*** EXTRACTED MATERIAL ***

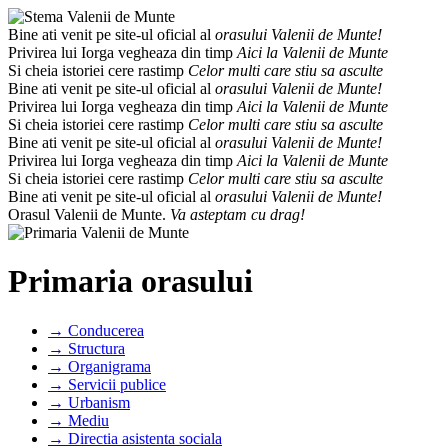
Bine ati venit pe site-ul oficial al
orasului Valenii de Munte!
Privirea lui Iorga vegheaza din timp
Aici la Valenii de Munte
Si cheia istoriei cere rastimp
Celor multi care stiu sa asculte
Bine ati venit pe site-ul oficial al
orasului Valenii de Munte!
Privirea lui Iorga vegheaza din timp
Aici la Valenii de Munte
Si cheia istoriei cere rastimp
Celor multi care stiu sa asculte
Bine ati venit pe site-ul oficial al
orasului Valenii de Munte!
Privirea lui Iorga vegheaza din timp
Aici la Valenii de Munte
Si cheia istoriei cere rastimp
Celor multi care stiu sa asculte
Bine ati venit pe site-ul oficial al
orasului Valenii de Munte!
Orasul Valenii de Munte.
Va asteptam cu drag!
Primaria orasului
→ Conducerea
→ Structura
→ Organigrama
→ Servicii publice
→ Urbanism
→ Mediu
→ Directia asistenta sociala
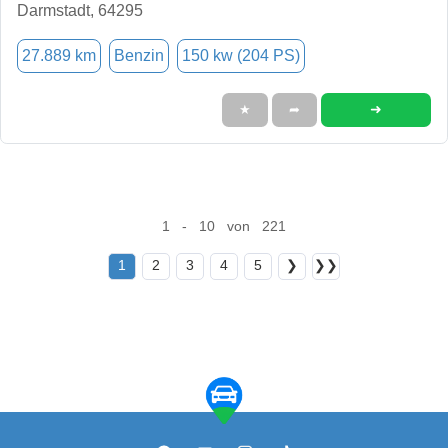
Darmstadt, 64295
27.889 km
Benzin
150 kw (204 PS)
➜
★
➦
1 - 10 von 221
1
2
3
4
5
❯
❯❯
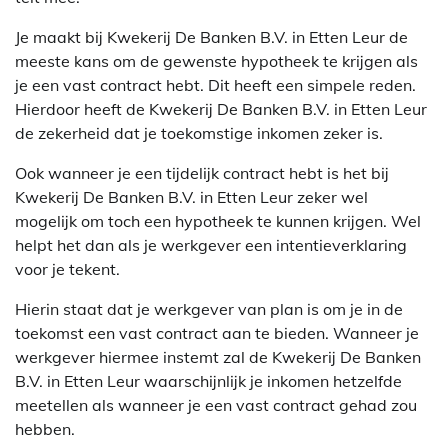
Je maakt bij Kwekerij De Banken B.V. in Etten Leur de
meeste kans om de gewenste hypotheek te krijgen als
je een vast contract hebt. Dit heeft een simpele reden.
Hierdoor heeft de Kwekerij De Banken B.V. in Etten Leur
de zekerheid dat je toekomstige inkomen zeker is.
Ook wanneer je een tijdelijk contract hebt is het bij
Kwekerij De Banken B.V. in Etten Leur zeker wel
mogelijk om toch een hypotheek te kunnen krijgen. Wel
helpt het dan als je werkgever een intentieverklaring
voor je tekent.
Hierin staat dat je werkgever van plan is om je in de
toekomst een vast contract aan te bieden. Wanneer je
werkgever hiermee instemt zal de Kwekerij De Banken
B.V. in Etten Leur waarschijnlijk je inkomen hetzelfde
meetellen als wanneer je een vast contract gehad zou
hebben.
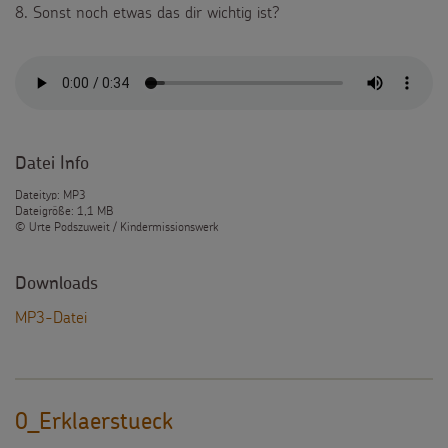
8. Sonst noch etwas das dir wichtig ist?
Datei Info
Dateityp: MP3
Dateigröße: 1,1 MB
© Urte Podszuweit / Kindermissionswerk
Downloads
MP3-Datei
0_Erklaerstueck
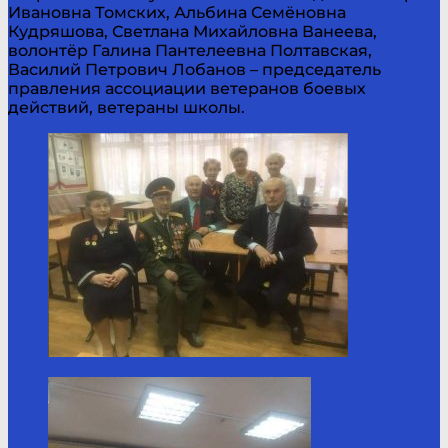
Ивановна Томских, Альбина Семёновна
Кудряшова, Светлана Михайловна Ванеева,
волонтёр Галина Пантелеевна Полтавская,
Василий Петрович Лобанов – председатель
правления ассоциации ветеранов боевых
действий, ветераны школы.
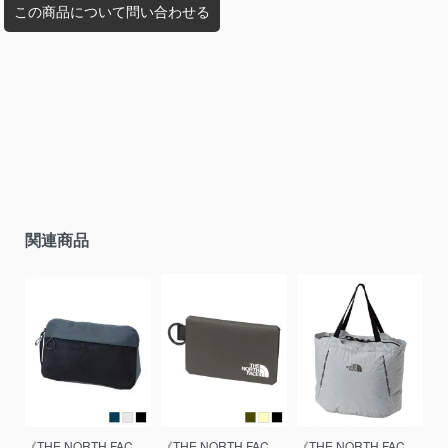
この商品について問い合わせる
関連商品
《THE NORTH FAC
《THE NORTH FAC
《THE NORTH FAC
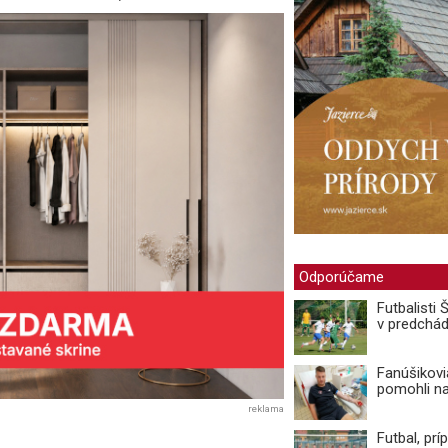
Odporúčame
Futbalisti
v predchá
Fanúšikovi
pomohli n
reklama
Futbal, prí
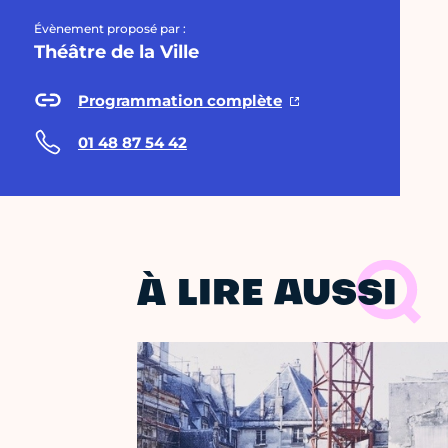
Évènement proposé par :
Théâtre de la Ville
Programmation complète
01 48 87 54 42
À LIRE AUSSI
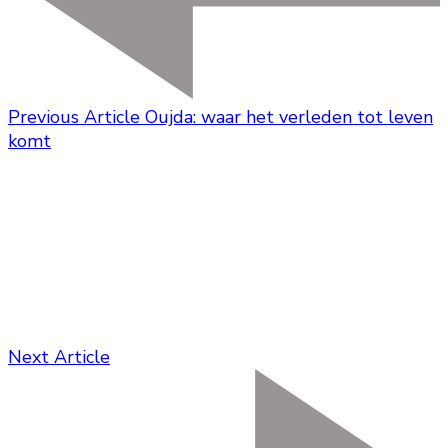
Previous Article
Oujda: waar het verleden tot leven
komt
Next Article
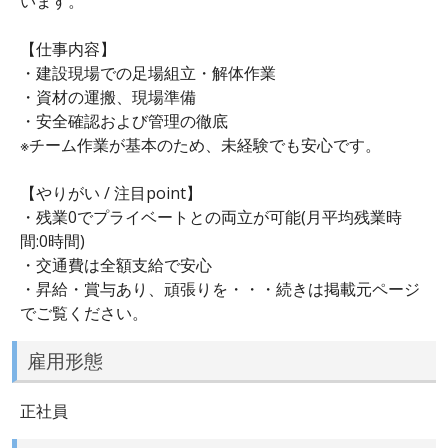
います。
【仕事内容】
・建設現場での足場組立・解体作業
・資材の運搬、現場準備
・安全確認および管理の徹底
※チーム作業が基本のため、未経験でも安心です。
【やりがい / 注目point】
・残業0でプライベートとの両立が可能(月平均残業時
間:0時間)
・交通費は全額支給で安心
・昇給・賞与あり、頑張りを・・・続きは掲載元ページ
でご覧ください。
雇用形態
正社員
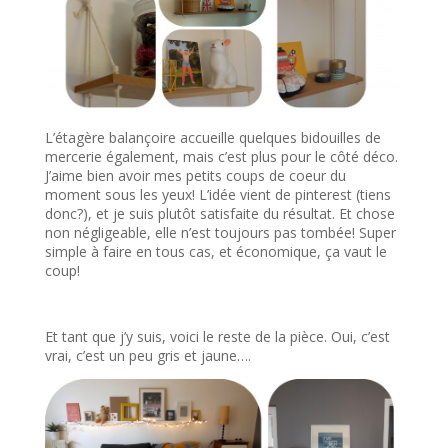
L’étagère balançoire accueille quelques bidouilles de
mercerie également, mais c’est plus pour le côté déco.
J’aime bien avoir mes petits coups de coeur du
moment sous les yeux! L’idée vient de pinterest (tiens
donc?), et je suis plutôt satisfaite du résultat. Et chose
non négligeable, elle n’est toujours pas tombée! Super
simple à faire en tous cas, et économique, ça vaut le
coup!
Et tant que j’y suis, voici le reste de la pièce. Oui, c’est
vrai, c’est un peu gris et jaune….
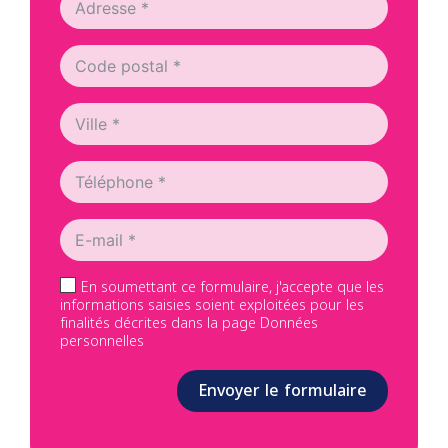
En soumettant ce formulaire, j'accepte que les
informations saisies soient exploitées pour les
finalités décrites dans la page Données
personnelles
Envoyer le formulaire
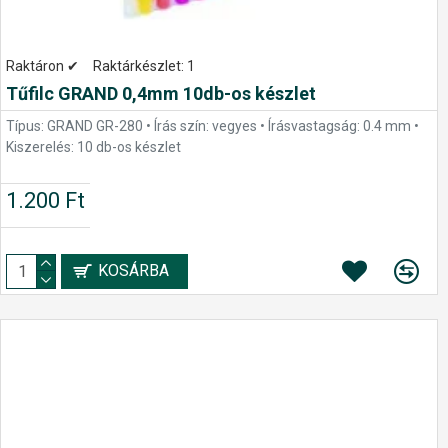
Raktáron ✔
Raktárkészlet:
1
Tűfilc GRAND 0,4mm 10db-os készlet
Típus: GRAND GR-280 • Írás szín: vegyes • Írásvastagság: 0.4 mm •
Kiszerelés: 10 db-os készlet
1.200 Ft
KOSÁRBA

*** End of EXTRACTED MATERIAL ***

## TO DO
The answer must be the number of lines in the records where the string "formulaire" is found, stated alone.

## TASK SOLUTION
2